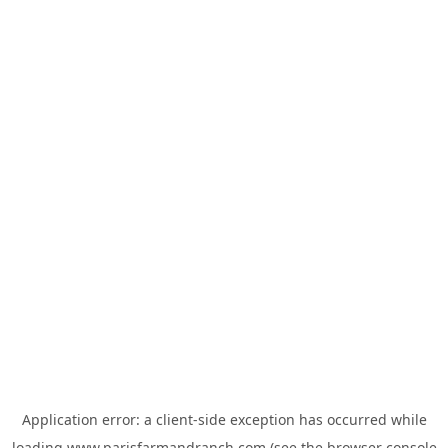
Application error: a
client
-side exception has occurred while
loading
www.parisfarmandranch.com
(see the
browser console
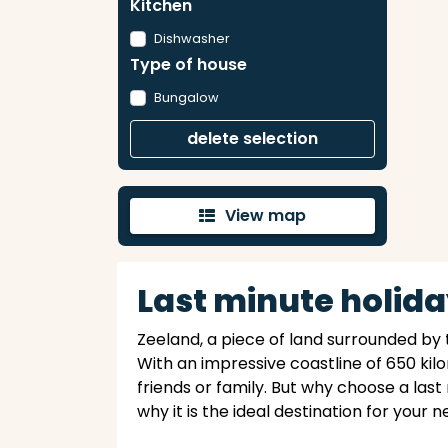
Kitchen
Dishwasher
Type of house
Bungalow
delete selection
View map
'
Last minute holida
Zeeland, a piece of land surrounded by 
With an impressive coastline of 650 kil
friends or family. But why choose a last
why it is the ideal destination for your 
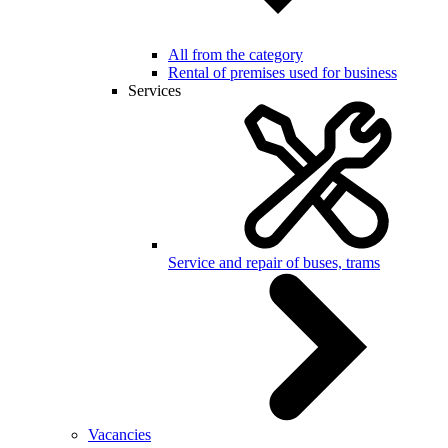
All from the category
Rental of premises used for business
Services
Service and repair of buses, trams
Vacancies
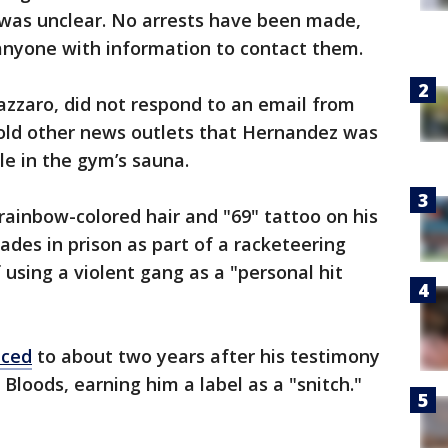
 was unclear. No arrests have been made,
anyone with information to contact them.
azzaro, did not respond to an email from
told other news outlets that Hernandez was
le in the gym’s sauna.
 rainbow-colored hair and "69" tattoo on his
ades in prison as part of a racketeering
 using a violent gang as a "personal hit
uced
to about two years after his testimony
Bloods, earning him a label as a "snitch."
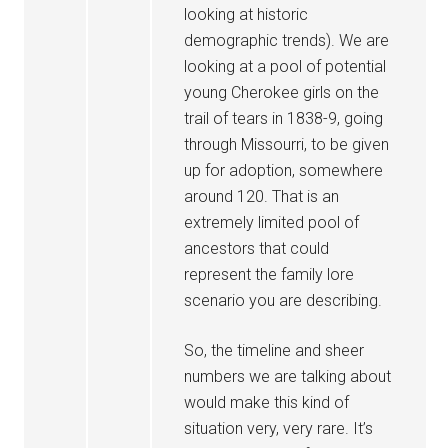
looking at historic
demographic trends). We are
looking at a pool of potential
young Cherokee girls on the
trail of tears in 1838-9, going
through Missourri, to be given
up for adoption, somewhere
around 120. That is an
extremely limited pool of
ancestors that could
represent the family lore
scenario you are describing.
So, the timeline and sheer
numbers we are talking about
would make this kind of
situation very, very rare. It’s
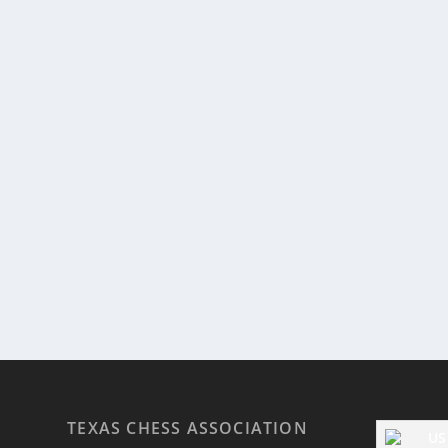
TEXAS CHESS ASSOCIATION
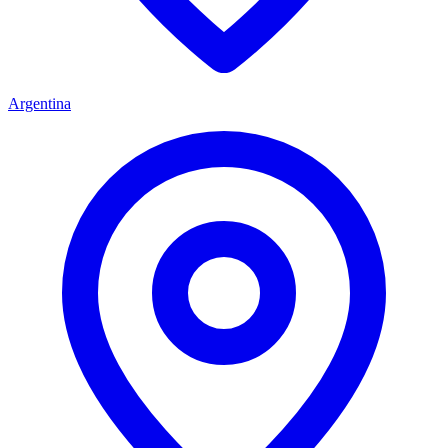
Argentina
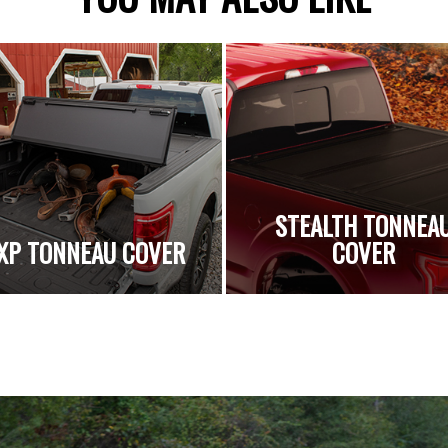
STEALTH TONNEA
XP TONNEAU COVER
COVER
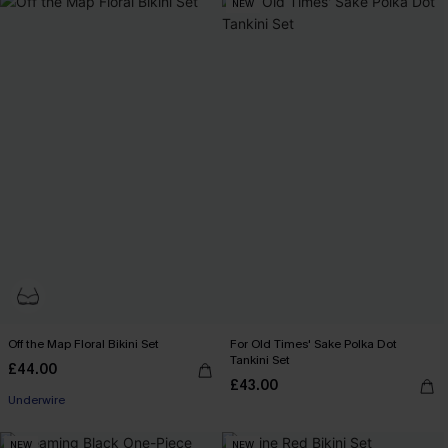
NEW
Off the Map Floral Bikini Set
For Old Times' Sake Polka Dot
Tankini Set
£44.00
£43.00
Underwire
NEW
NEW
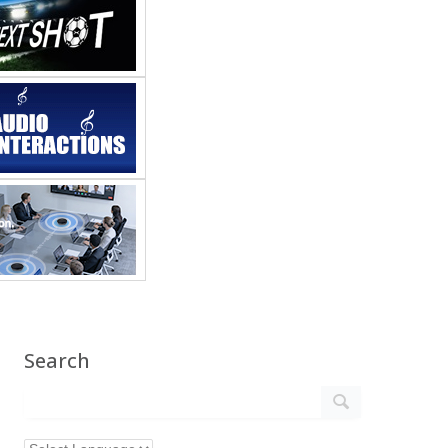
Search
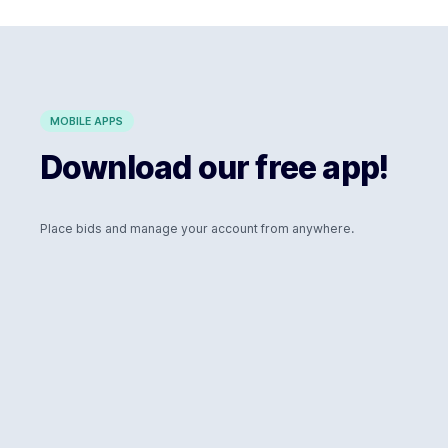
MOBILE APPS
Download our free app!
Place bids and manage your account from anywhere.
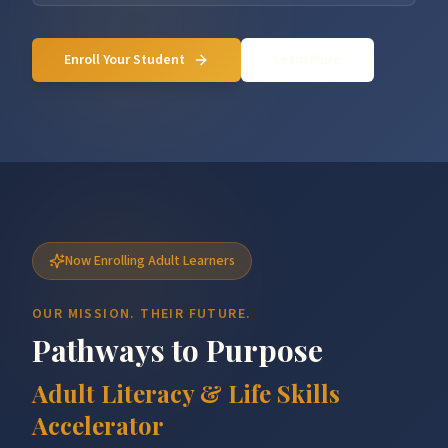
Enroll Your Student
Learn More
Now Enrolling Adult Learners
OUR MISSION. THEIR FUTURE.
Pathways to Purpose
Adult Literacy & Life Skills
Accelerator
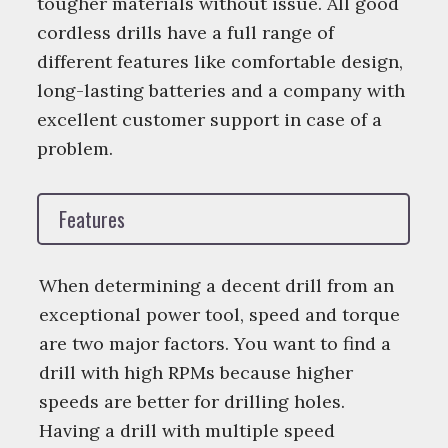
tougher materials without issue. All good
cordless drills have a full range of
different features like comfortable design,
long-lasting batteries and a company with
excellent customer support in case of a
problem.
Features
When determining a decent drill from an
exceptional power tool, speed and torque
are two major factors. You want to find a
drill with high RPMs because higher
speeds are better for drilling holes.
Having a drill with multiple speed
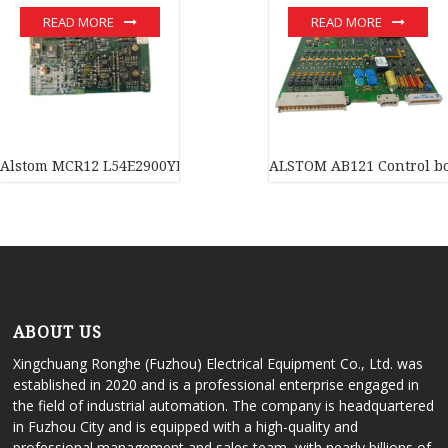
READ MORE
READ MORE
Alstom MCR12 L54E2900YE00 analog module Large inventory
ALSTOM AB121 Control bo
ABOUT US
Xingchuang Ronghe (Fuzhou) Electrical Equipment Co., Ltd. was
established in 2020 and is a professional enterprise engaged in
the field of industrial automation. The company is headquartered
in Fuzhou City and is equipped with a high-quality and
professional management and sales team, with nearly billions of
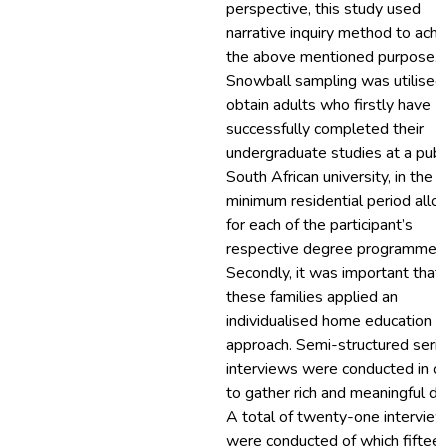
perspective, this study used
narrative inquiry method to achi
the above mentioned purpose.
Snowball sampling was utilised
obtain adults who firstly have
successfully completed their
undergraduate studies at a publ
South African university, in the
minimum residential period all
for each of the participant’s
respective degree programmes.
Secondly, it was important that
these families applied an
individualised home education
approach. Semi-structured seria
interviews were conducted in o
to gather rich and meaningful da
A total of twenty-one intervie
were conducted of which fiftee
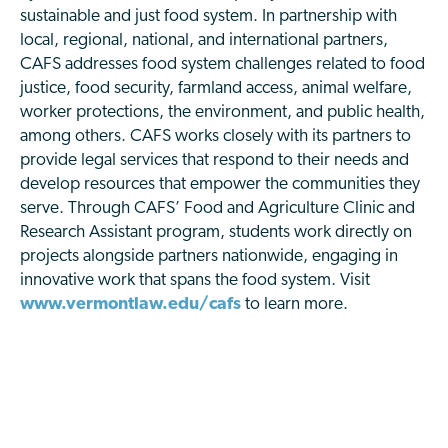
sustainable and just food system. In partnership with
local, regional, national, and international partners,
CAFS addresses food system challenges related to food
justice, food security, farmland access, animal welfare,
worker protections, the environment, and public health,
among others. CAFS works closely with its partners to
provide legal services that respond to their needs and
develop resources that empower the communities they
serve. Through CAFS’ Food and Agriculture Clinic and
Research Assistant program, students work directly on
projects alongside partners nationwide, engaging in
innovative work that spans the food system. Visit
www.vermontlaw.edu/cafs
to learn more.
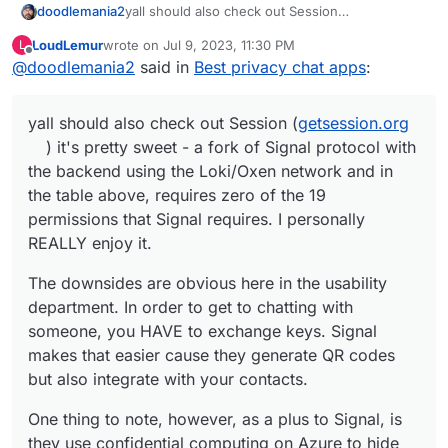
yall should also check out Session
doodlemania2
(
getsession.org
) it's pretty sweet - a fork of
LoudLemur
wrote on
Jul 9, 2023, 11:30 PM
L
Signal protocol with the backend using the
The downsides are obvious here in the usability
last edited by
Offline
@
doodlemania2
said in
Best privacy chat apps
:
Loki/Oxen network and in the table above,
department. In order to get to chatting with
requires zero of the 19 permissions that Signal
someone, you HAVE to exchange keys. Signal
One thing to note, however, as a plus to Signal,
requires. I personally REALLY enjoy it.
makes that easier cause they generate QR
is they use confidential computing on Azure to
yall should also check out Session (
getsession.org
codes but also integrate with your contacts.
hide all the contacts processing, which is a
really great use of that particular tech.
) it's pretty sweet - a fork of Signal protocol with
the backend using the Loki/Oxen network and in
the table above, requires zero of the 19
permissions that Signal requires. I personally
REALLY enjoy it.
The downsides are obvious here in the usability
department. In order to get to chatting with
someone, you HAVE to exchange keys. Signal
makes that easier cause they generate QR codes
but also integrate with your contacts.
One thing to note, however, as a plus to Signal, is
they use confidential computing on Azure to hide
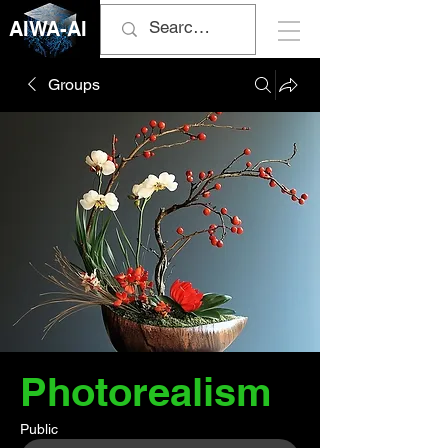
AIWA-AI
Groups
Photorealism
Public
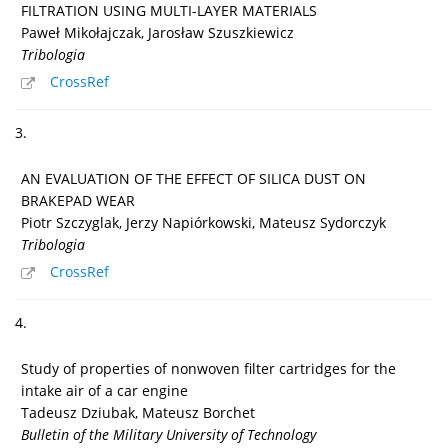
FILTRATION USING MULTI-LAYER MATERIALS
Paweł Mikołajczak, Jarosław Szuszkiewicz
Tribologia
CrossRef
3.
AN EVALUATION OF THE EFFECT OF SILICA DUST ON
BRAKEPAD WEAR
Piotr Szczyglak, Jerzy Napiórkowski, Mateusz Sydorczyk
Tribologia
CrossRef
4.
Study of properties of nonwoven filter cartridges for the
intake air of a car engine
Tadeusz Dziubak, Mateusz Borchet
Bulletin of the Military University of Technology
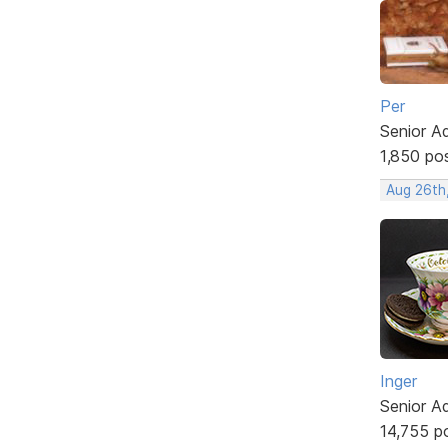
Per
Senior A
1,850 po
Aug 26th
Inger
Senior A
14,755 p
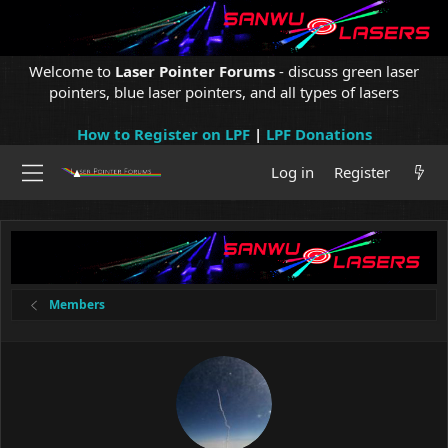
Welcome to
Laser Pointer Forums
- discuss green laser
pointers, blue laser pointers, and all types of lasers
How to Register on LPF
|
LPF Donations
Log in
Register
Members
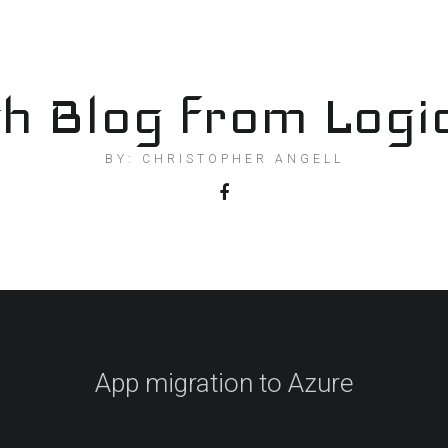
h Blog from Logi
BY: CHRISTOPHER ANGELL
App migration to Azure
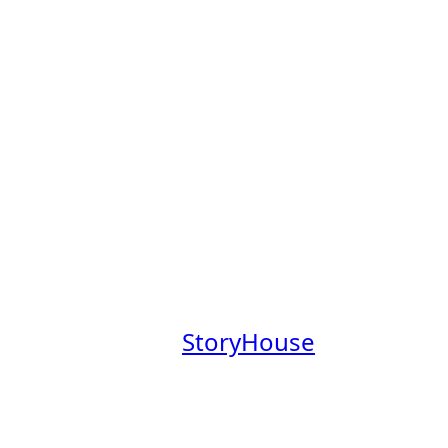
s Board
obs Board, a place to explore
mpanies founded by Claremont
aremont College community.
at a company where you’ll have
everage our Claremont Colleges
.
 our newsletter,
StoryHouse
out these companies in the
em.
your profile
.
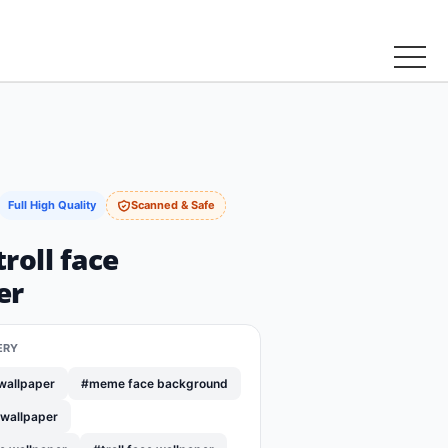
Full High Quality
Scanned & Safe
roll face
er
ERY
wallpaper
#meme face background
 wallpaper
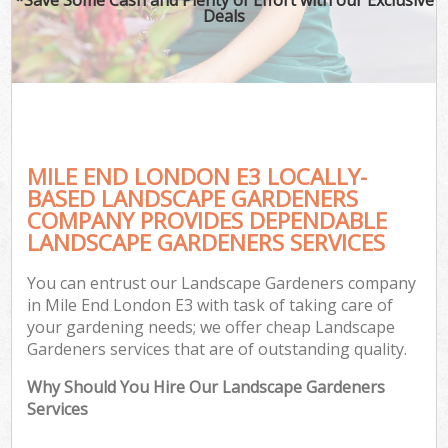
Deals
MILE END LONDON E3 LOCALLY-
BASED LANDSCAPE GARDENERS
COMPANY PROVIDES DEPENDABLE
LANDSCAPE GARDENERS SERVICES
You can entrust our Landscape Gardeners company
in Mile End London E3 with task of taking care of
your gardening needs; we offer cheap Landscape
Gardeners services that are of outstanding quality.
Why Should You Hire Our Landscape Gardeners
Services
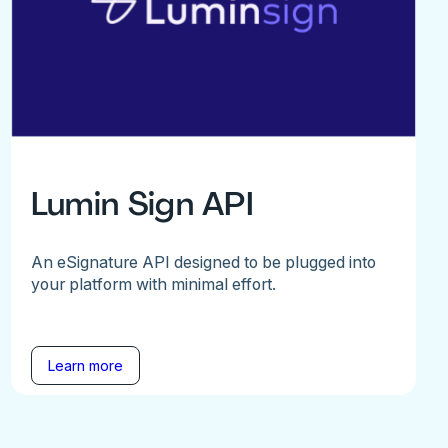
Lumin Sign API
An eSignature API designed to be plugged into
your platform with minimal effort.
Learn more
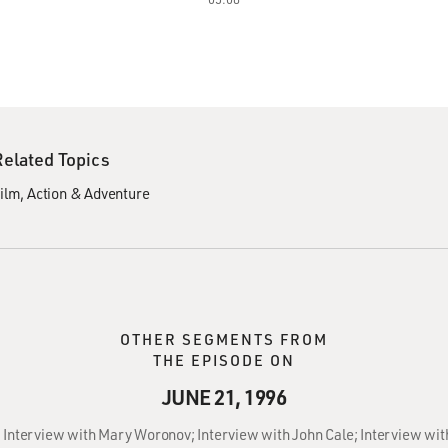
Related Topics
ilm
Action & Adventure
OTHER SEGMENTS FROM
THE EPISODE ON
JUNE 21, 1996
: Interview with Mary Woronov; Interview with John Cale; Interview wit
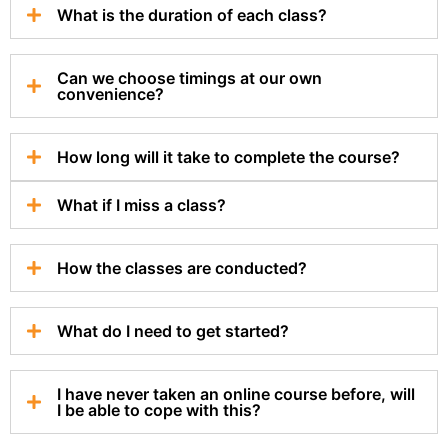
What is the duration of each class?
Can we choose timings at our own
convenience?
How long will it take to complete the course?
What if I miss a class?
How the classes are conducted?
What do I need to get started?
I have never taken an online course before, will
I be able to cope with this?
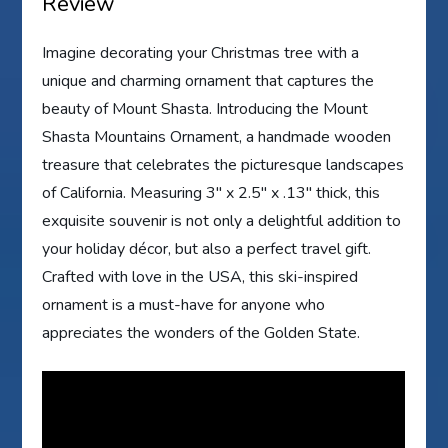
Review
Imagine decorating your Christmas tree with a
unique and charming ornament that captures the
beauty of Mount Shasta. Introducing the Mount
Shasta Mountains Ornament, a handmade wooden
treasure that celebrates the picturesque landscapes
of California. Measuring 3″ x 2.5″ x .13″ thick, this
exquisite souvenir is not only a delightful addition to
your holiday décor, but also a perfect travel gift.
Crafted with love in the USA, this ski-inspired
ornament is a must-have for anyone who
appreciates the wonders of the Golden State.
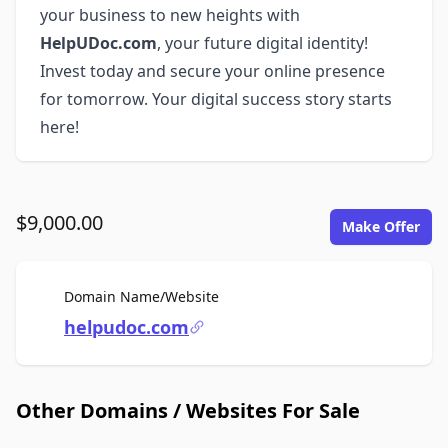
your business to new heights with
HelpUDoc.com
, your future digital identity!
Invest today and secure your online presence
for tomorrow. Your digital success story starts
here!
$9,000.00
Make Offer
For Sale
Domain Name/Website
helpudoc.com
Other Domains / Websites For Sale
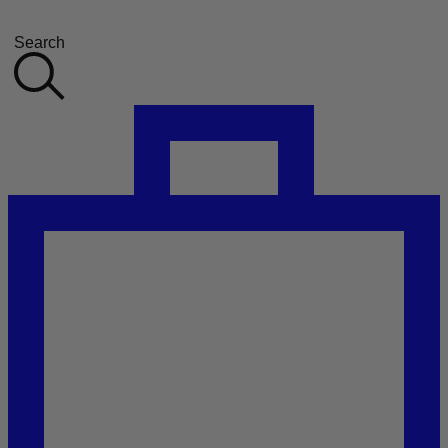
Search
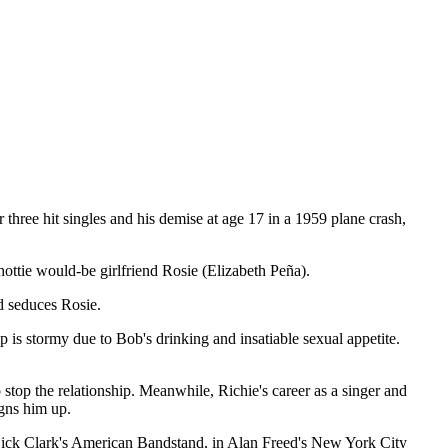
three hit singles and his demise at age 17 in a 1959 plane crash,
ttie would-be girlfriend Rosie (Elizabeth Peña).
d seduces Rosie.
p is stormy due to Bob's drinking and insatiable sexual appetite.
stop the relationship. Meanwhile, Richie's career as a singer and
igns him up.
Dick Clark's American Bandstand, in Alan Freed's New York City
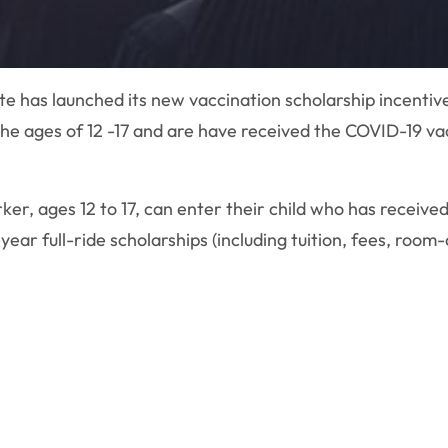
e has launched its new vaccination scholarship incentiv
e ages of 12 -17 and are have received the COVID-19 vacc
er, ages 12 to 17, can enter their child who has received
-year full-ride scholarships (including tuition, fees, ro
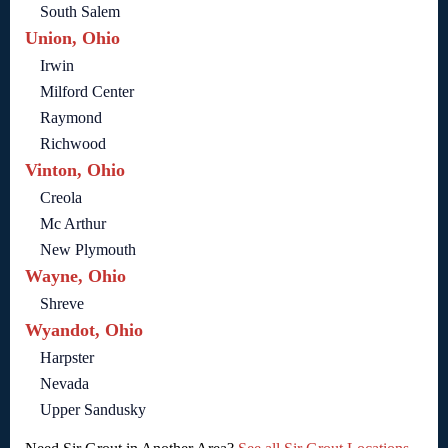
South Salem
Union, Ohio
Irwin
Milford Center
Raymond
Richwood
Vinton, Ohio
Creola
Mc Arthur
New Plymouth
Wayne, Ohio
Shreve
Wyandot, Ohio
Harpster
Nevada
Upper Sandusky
---+---
**Problem details:** Within the listing above, copy exactly the lines that start at the one with "stop the relationship." and continue through the one with "e ages of 12". Omit pictures.

**Solution:**
stop the relationship. Meanwhile, Richie's career as a singer and
igns him up.
Dick Clark's American Bandstand, in Alan Freed's New York City
e has launched its new vaccination scholarship incentiv
e ages of 12 -17 and are have received the COVID-19 vacc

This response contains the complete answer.